The Lusaka High Court has directed Konkola Copper Mines (KCM) to pay its former power supplier, Copperbelt Energy Corporation PLC, 40 percent of US$29.6 million within 10 days.
The order, issued under the Creditor’s Scheme of Arrangement, results from KCM’s failure to meet its obligations to CEC, a Class 2 creditor.
High Court Judge Charles Kafunda ruled that the restriction on lawsuits under the Deed of Release and Waiver does not apply to appeals challenging the approval of a scheme.
He states that affected creditors have statutory and constitutional rights to object and appeal such approvals.
Judge Kafunda noted that the bar date for KCM to settle debts under the scheme expired on August 30, 2024, with no extension granted.
Despite this, KCM was yet to pay the required 40 percent of the admitted debt to CEC, even though other Class 2 creditors have received payments.
CEC’s Chief Financial Officer, Mutale Mukuka, revealed that efforts to resolve the matter administratively had failed.
KCM informed CEC that payments could not be made due to a pending appeal in the Court of Appeal, a justification the judge deemed insufficient.
Judge Kafunda stated that the appeal does not contest KCM’s indebtedness to CEC and ruled that an appeal does not automatically stay a court judgment.
He clarified that no stay order had been issued, meaning the initial ruling remains binding.

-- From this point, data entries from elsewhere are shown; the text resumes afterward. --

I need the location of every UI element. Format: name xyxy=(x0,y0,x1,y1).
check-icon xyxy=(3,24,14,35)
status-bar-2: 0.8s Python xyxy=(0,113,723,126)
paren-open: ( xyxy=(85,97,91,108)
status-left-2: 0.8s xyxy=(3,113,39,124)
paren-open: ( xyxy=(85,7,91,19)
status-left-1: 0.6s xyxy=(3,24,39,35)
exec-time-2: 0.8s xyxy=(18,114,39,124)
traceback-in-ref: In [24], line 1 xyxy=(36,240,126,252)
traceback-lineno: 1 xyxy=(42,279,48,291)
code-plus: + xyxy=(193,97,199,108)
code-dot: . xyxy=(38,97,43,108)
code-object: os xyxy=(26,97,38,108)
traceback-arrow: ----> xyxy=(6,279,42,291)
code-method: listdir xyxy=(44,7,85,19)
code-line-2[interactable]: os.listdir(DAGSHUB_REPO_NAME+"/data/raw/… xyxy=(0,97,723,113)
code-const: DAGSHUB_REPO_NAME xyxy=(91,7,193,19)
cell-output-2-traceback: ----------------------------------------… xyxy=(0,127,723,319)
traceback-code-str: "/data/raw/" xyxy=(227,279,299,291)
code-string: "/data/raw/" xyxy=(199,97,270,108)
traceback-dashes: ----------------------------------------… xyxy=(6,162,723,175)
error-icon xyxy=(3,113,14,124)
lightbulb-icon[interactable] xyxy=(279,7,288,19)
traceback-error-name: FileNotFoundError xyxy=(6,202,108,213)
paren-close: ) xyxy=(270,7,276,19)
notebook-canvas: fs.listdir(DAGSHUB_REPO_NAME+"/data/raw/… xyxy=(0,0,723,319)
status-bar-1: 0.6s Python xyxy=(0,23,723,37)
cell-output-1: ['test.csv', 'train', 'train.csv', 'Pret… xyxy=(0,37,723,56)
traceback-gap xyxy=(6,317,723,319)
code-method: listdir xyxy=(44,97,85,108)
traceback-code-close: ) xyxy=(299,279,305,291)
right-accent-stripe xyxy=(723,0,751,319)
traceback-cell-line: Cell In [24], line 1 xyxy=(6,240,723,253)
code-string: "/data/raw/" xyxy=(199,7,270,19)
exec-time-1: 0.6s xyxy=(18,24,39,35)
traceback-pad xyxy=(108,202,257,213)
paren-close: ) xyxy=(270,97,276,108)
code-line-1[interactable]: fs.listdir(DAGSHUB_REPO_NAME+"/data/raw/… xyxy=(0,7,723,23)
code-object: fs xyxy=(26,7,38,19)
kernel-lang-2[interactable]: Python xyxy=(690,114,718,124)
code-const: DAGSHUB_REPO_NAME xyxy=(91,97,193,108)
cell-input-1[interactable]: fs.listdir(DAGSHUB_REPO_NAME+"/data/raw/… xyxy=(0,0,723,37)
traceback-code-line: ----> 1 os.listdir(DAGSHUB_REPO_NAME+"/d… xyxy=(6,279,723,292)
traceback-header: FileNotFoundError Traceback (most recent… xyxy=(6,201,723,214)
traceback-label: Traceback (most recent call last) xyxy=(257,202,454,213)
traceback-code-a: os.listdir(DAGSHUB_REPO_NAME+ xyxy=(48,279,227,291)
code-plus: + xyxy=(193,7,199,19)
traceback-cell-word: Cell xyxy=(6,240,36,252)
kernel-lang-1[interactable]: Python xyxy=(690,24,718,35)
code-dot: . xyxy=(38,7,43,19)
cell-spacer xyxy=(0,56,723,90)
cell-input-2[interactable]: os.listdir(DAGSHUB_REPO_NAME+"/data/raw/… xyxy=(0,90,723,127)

The judge referenced Section 46(10) of the Corporate Insolvency Act No. 9 of 2017, which grants creditors the right to object to scheme approvals, and Article 131 of the Constitution of Zambia, which guarantees the right to appeal.
These provisions, he ruled, override any restrictions in the Deed of Release and Waiver.
The court directed KCM to pay the first installment of the admitted debt to CEC within 10 days from date of ruling of December 2, 2024. It also awarded costs to CEC, to be borne by KCM.